### What the task asks
An exact copy of all the data is needed, with every picture left out.

---

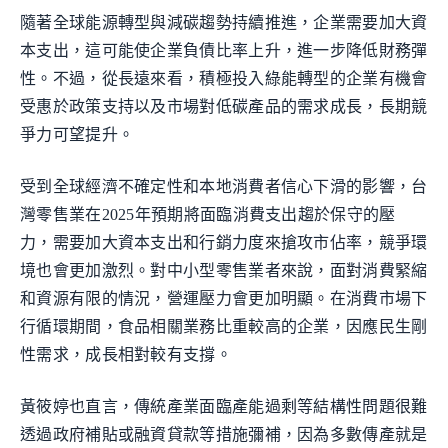
隨著全球能源轉型與減碳趨勢持續推進，企業需要加大資
本支出，這可能使企業負債比率上升，進一步降低財務彈
性。不過，從長遠來看，積極投入綠能轉型的企業有機會
受惠於政策支持以及市場對低碳產品的需求成長，長期競
爭力可望提升。
受到全球經濟不確定性和本地消費者信心下滑的影響，台
灣零售業在2025年預期將面臨消費支出趨於保守的壓
力，需要加大資本支出和行銷力度來搶攻市佔率，競爭環
境也會更加激烈。對中小型零售業者來說，面對消費緊縮
和資源有限的情況，營運壓力會更加明顯。在消費市場下
行循環期間，食品相關業務比重較高的企業，因應民生剛
性需求，成長相對較有支撐。
黃筱婷也直言，傳統產業面臨產能過剩等結構性問題很難
透過政府補貼或融資貸款等措施彌補，因為多數傳產就是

---

### Answer box
隨著全球能源轉型與減碳趨勢持續推進，企業需要加大資
本支出，這可能使企業負債比率上升，進一步降低財務彈
性。不過，從長遠來看，積極投入綠能轉型的企業有機會
受惠於政策支持以及市場對低碳產品的需求成長，長期競
爭力可望提升。
受到全球經濟不確定性和本地消費者信心下滑的影響，台
灣零售業在2025年預期將面臨消費支出趨於保守的壓
力，需要加大資本支出和行銷力度來搶攻市佔率，競爭環
境也會更加激烈。對中小型零售業者來說，面對消費緊縮
和資源有限的情況，營運壓力會更加明顯。在消費市場下
行循環期間，食品相關業務比重較高的企業，因應民生剛
性需求，成長相對較有支撐。
黃筱婷也直言，傳統產業面臨產能過剩等結構性問題很難
透過政府補貼或融資貸款等措施彌補，因為多數傳產就是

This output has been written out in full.